For the elderly to maintain their physical capacity as much as possible and continue to participate in family and social activities, their functional impairment must be avoided or reduced. To achieve this, it is sometimes necessary for the elderly person to change the environment in which they live: make modifications to their home or move to another with the necessary characteristics to develop within it, with as much independence as possible.

Habits for Successful Aging

Most of the diseases that older adults present are non-communicable diseases. To achieve successful Aging, the risk factors of these conditions must be addressed through strategies, habits and health promotion. These should start in youth and continue throughout life.

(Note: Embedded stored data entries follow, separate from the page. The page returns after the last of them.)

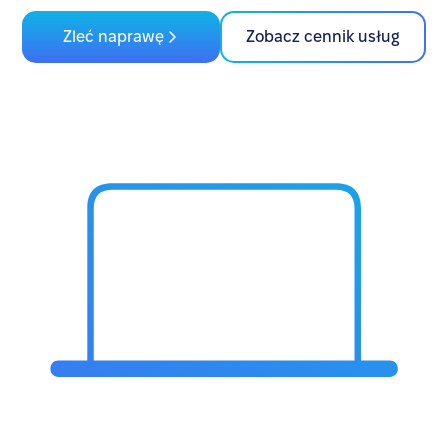
Zleć naprawę
Zobacz cennik usług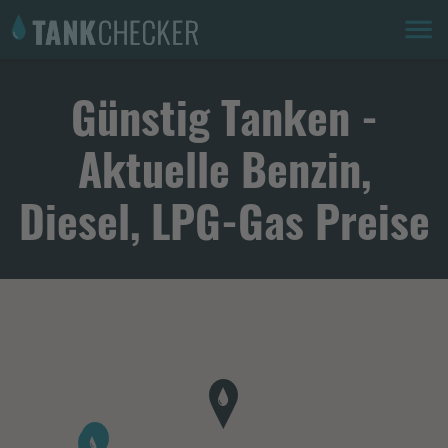
Günstig Tanken -
Aktuelle Benzin,
Diesel, LPG-Gas Preise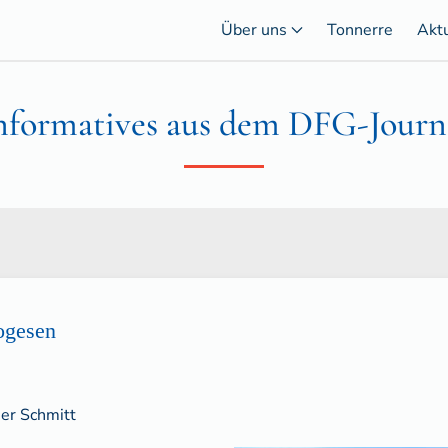
Über uns
Tonnerre
Akt
nformatives aus dem DFG-Journ
Vogesen
er Schmitt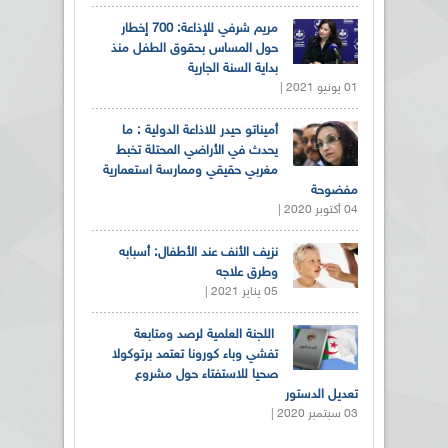
مريم شرفي للإذاعة: 700 إخطار
حول المساس بحقوق الطفل منذ
بداية السنة الجارية
01 يونيو 2021 |
أميناتو حيدر للاذاعة الدولية : ما
يحدث في الأراضي المحتلة تخبط
مغربي حقيقي وممارسة استعمارية
مفضوحة
04 أكتوبر 2020 |
نزيف الأنف عند الأطفال: أسبابه
وطرق علاجه
05 يناير 2021 |
اللجنة العلمية لرصد ومتابعة
تفشي وباء كورونا تعتمد برتوكولا
صحيا للاستفتاء حول مشروع
تعديل الدستور
03 سبتمبر 2020 |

There are indications that suggest that some health habits, such as physical activity and a good diet, have an influence on the intrinsic capacities of the elderly, in addition to the already recognized benefits of these: reduction of non-communicable diseases such as diabetes or cardiovascular diseases.

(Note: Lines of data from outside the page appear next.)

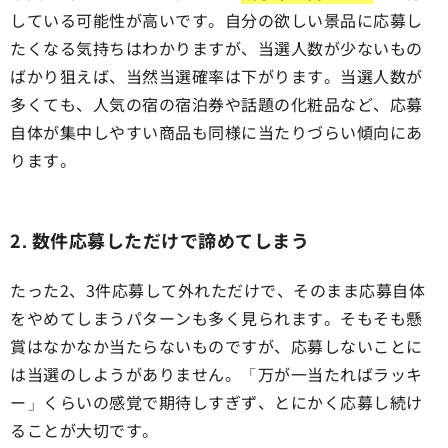
している可能性が高いです。自分の欲しい景品に応募し
たくなる気持ちはわかりますが、当選人数が少ないもの
ばかり狙えば、当然当選確率は下がります。当選人数が
多くても、人気の宿の宿泊券や話題の化粧品など、応募
自体が集中しやすい商品も同様に当たりづらい傾向にあ
ります。
2. 数件応募しただけで諦めてしまう
たった2、3件応募して外れただけで、そのまま応募自体
をやめてしまうパターンも多く見られます。そもそも懸
賞はなかなか当たらないものですが、応募しないことに
は当選のしようがありません。「万が一当たればラッキ
ー」くらいの感覚で期待しすぎず、とにかく応募し続け
ることが大切です。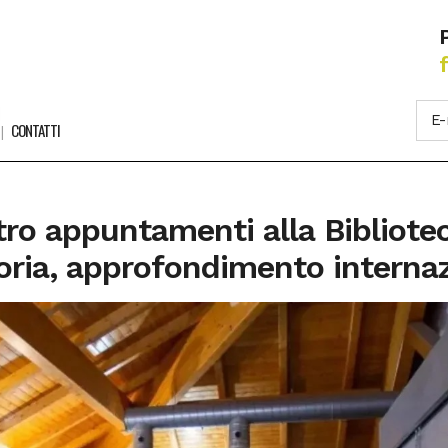
CONTATTI
ro appuntamenti alla Bibliotec
ria, approfondimento internazi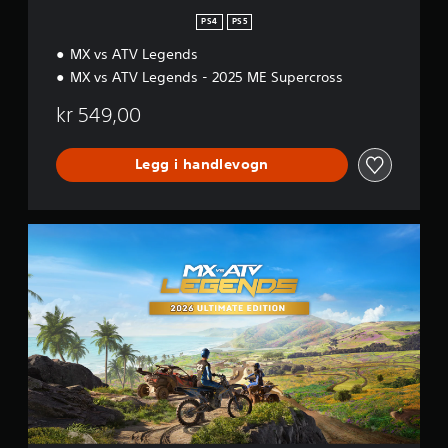
E
d
PS4
PS5
i
MX vs ATV Legends
t
i
MX vs ATV Legends - 2025 ME Supercross
o
n
kr 549,00
Legg i handlevogn
2
0
2
6
U
l
t
i
m
a
t
e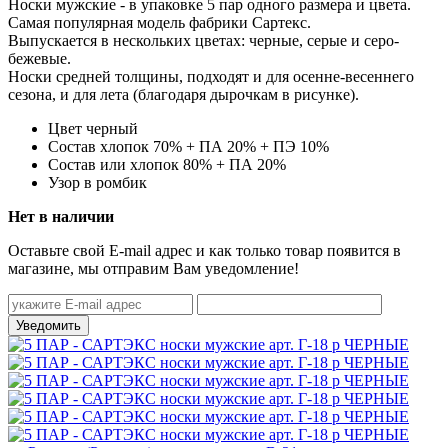
Носки мужские -
в упаковке 5 пар одного размера и цвета.
Самая популярная модель фабрики Сартекс.
Выпускается в нескольких цветах: черные, серые и серо-
бежевые.
Носки средней толщины, подходят и для осенне-весеннего
сезона, и для лета (благодаря дырочкам в рисунке).
Цвет
черный
Состав
хлопок 70% + ПА 20% + ПЭ 10%
Состав
или хлопок 80% + ПА 20%
Узор
в ромбик
Нет в наличии
Оставьте свой E-mail адрес и как только товар появится в
магазине, мы отправим Вам уведомление!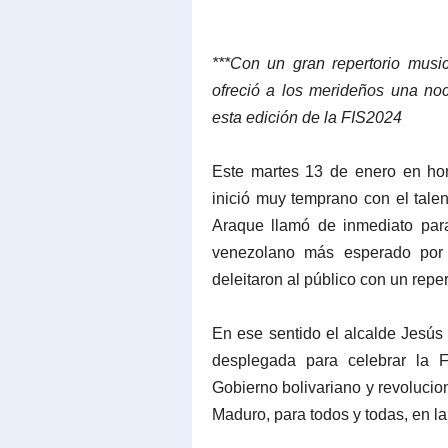
***Con un gran repertorio mus
ofreció a los merideños una no
esta edición de la FIS2024
Este martes 13 de enero en hor
inició muy temprano con el tale
Araque llamó de inmediato par
venezolano más esperado por
deleitaron al público con un repe
En ese sentido el alcalde Jesús
desplegada para celebrar la F
Gobierno bolivariano y revolucio
Maduro, para todos y todas, en l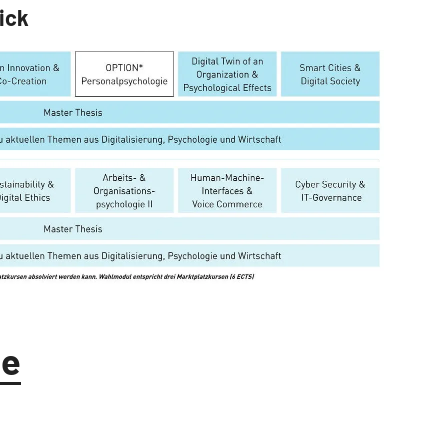
ick
te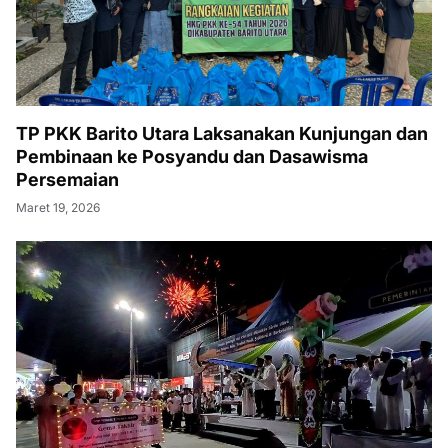
TP PKK Barito Utara Laksanakan Kunjungan dan
Pembinaan ke Posyandu dan Dasawisma
Persemaian
Maret 19, 2026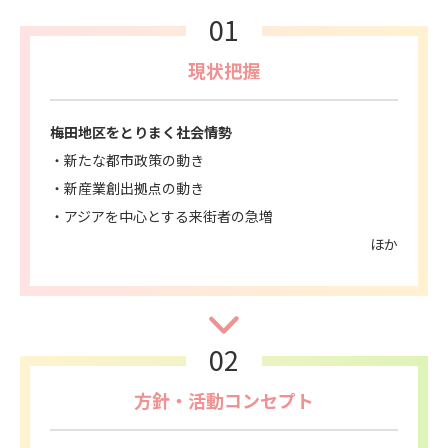
01
現状把握
梅田地区をとりまく社会情勢
新たな都市政策の動き
新産業創出拠点の動き
アジアを中心とする来街者の急増
ほか
02
方針・活動コンセプト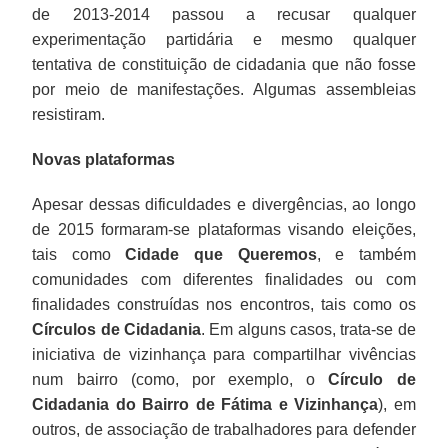
de 2013-2014 passou a recusar qualquer
experimentação partidária e mesmo qualquer
tentativa de constituição de cidadania que não fosse
por meio de manifestações. Algumas assembleias
resistiram.
Novas plataformas
Apesar dessas dificuldades e divergências, ao longo
de 2015 formaram-se plataformas visando eleições,
tais como
Cidade que Queremos
, e também
comunidades com diferentes finalidades ou com
finalidades construídas nos encontros, tais como os
Círculos de Cidadania
. Em alguns casos, trata-se de
iniciativa de vizinhança para compartilhar vivências
num bairro (como, por exemplo, o
Círculo de
Cidadania do Bairro de Fátima e Vizinhança
), em
outros, de associação de trabalhadores para defender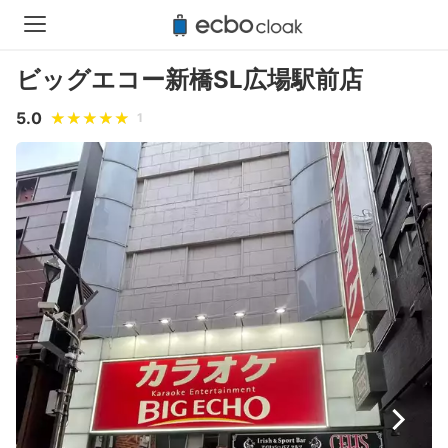
ビッグエコー新橋SL広場駅前店
5.0
1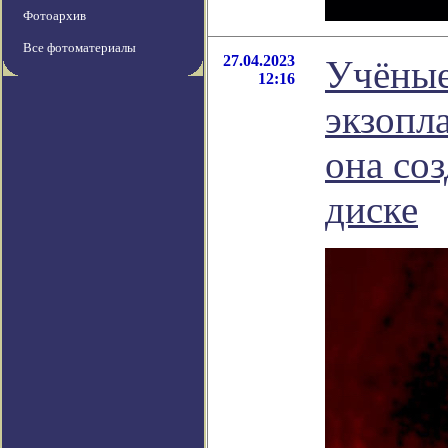
Фотоархив
Все фотоматериалы
27.04.2023
Учёные
12:16
экзопл
она со
диске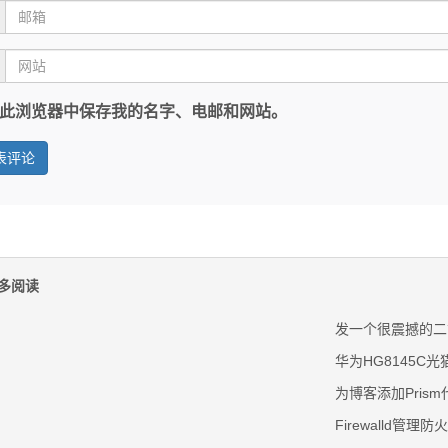
此浏览器中保存我的名字、电邮和网站。
多阅读
发一个很震撼的二
华为HG8145C
为博客添加Pris
Firewalld管理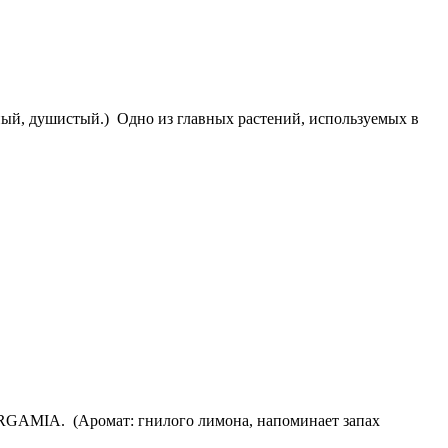
й, душистый.) Одно из главных растений, используемых в
ERGAMIA. (Аромат: гнилого лимона, напоминает запах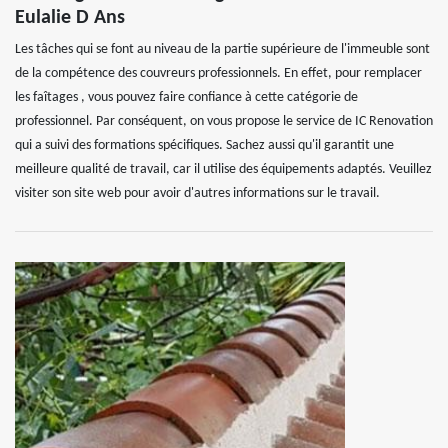
Eulalie D Ans
Les tâches qui se font au niveau de la partie supérieure de l'immeuble sont
de la compétence des couvreurs professionnels. En effet, pour remplacer
les faîtages , vous pouvez faire confiance à cette catégorie de
professionnel. Par conséquent, on vous propose le service de IC Renovation
qui a suivi des formations spécifiques. Sachez aussi qu'il garantit une
meilleure qualité de travail, car il utilise des équipements adaptés. Veuillez
visiter son site web pour avoir d'autres informations sur le travail.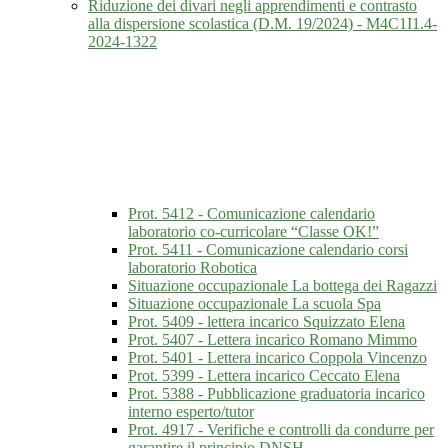
Riduzione dei divari negli apprendimenti e contrasto
alla dispersione scolastica (D.M. 19/2024) - M4C1I1.4-
2024-1322
Prot. 5412 - Comunicazione calendario
laboratorio co-curricolare “Classe OK!”
Prot. 5411 - Comunicazione calendario corsi
laboratorio Robotica
Situazione occupazionale La bottega dei Ragazzi
Situazione occupazionale La scuola Spa
Prot. 5409 - lettera incarico Squizzato Elena
Prot. 5407 - Lettera incarico Romano Mimmo
Prot. 5401 - Lettera incarico Coppola Vincenzo
Prot. 5399 - Lettera incarico Ceccato Elena
Prot. 5388 - Pubblicazione graduatoria incarico
interno esperto/tutor
Prot. 4917 - Verifiche e controlli da condurre per
garantire il principio DNSH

Carrying out an exercise or physical activity scheme from youth and throughout life increases life expectancy in addition to bringing various benefits in old age. Exercise during the elderly reduces risks of diseases, improves physical and mental capacities and social response:

  • Maintains muscle strength
  • Preserves cognitive function
  • Reduces levels of anxiety and depression
  • Improve self-esteem
  • Reduces the risk of coronary heart disease
  • Lowers the risk of Diabetes
  • There is a better percentage of cerebrovascular accidents
  • Facilitates participation in the community
  • Promote social networks and intergenerational links

Seniors should start with exercises that promote strength and balance before starting aerobic exercises such as walking. Most of the time, the elderly are recommended to take short walks or hikes near their home, however, although it is a good aerobic exercise for this population group, it does not have any benefit on balance or risk of falls. Therefore, it is important to start with an exercise routine that improves progressive endurance, strength and muscle tone, as well as balance before starting an aerobic routine.


During aging there are physiological changes that interfere with the nutrition of the elderly.

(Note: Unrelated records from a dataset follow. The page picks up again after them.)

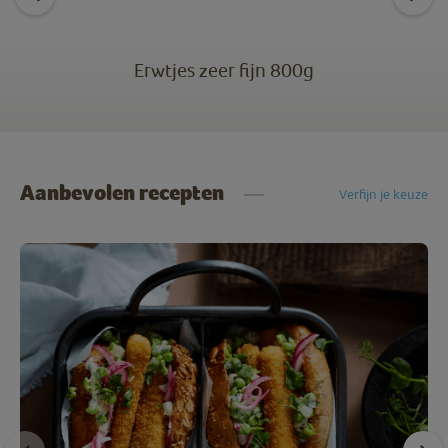
Erwtjes zeer fijn 800g
Aanbevolen recepten
Verfijn je keuze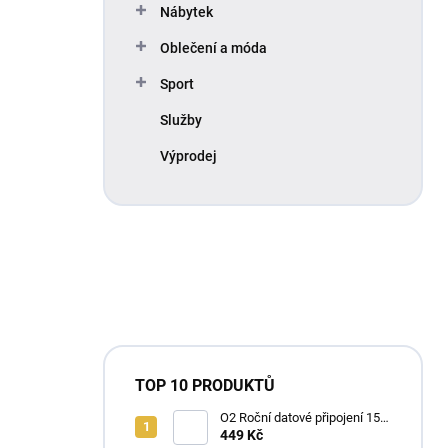
Nábytek
Oblečení a móda
Sport
Služby
Výprodej
TOP 10 PRODUKTŮ
O2 Roční datové připojení 15
GB
449 Kč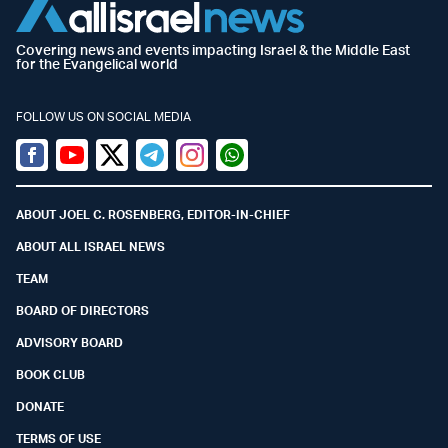
Covering news and events impacting Israel & the Middle East
for the Evangelical world
FOLLOW US ON SOCIAL MEDIA
Facebook
Youtube
Twitter (X)
Telegram
Instagram
Whatsapp
ABOUT JOEL C. ROSENBERG, EDITOR-IN-CHIEF
ABOUT ALL ISRAEL NEWS
TEAM
BOARD OF DIRECTORS
ADVISORY BOARD
BOOK CLUB
DONATE
TERMS OF USE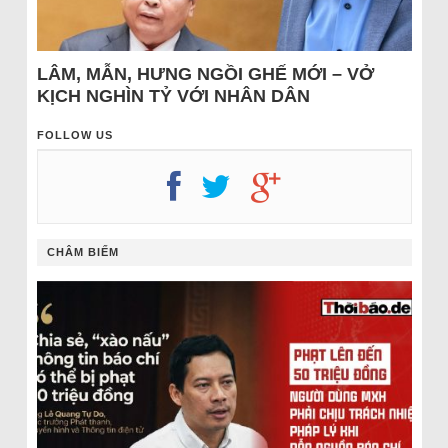
LÂM, MẪN, HƯNG NGỒI GHẾ MỚI – VỞ
KỊCH NGHÌN TỶ VỚI NHÂN DÂN
FOLLOW US
CHÂM BIẾM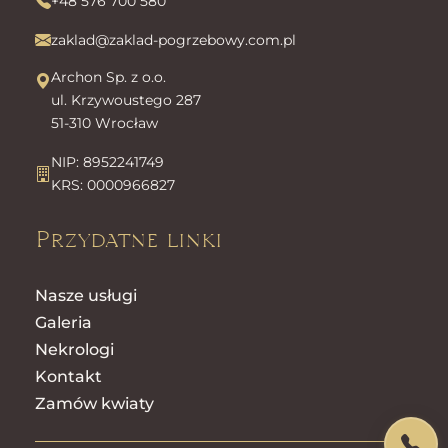
+48 576 700 580
zaklad@zaklad-pogrzebowy.com.pl
Archon Sp. z o.o.
ul. Krzywoustego 287
51-310 Wrocław
NIP: 8952241749
KRS: 0000966827
Przydatne linki
Nasze usługi
Galeria
Nekrologi
Kontakt
Zamów kwiaty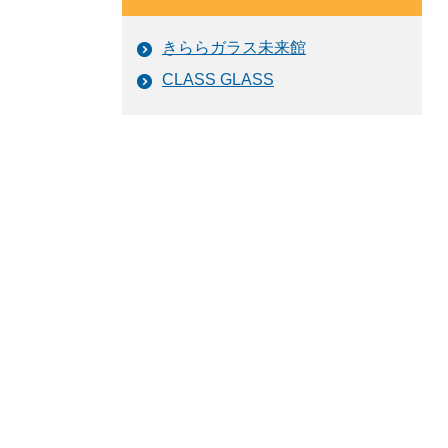
きららガラス未来館
CLASS GLASS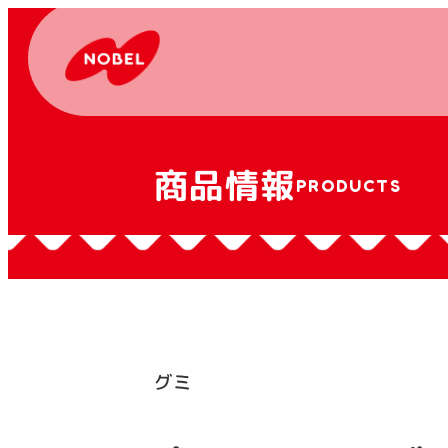
商品情報
PRODUCTS
グミ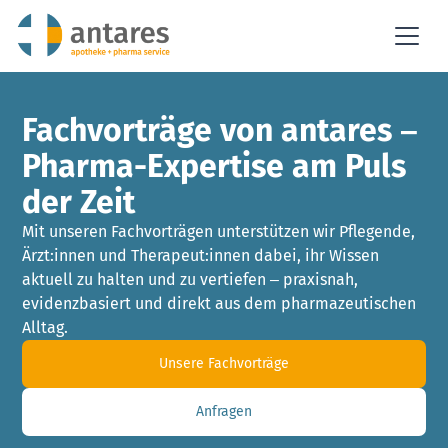
Fachvorträge von antares –
Pharma-Expertise am Puls
der Zeit
Mit unseren Fachvorträgen unterstützen wir Pflegende,
Ärzt:innen und Therapeut:innen dabei, ihr Wissen
aktuell zu halten und zu vertiefen – praxisnah,
evidenzbasiert und direkt aus dem pharmazeutischen
Alltag.
Unsere Fachvorträge
Anfragen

  • Sensory deficiencies such as loss or decrease of smell and / or taste, decrease appetite.
  • Dental health problems can make chewing difficult and cause inflammation in the gums, which leads to poor diet and malnutrition.
  • A diet poor in food favors the decrease in gastric acids, which reduces the absorption of iron and vitamin B12, leading to different types of anemia.
  • Progressive loss of hearing and vision and osteoarticular diseases limit mobility, affecting the ability of the elderly to go shopping and prepare their food.
  • Psychosocial and environmental changes such as depression, loneliness, isolation and lack of economic income have serious repercussions on the diet of the elderly.

Although energy needs decrease with age, the combination of all these factors puts the nutrition of the elderly at risk. However, nutrient requirements do not undergo significant changes, so by reducing food intake, nutrient intake also decreases, leading to malnutrition in old age.

Malnutrition in this period of life manifests itself with the loss of muscle and bone mass and an increased risk of frailty, which is related to the deterioration of cognitive function, decreased self-care capacity and greater dependence on them. Despite the importance of nutrition in old age, it is little diagnosed and there are few nutritional evaluations that are applied to the elderly, which must be treated from a multidisciplinary approach and individualized to each elderly adult.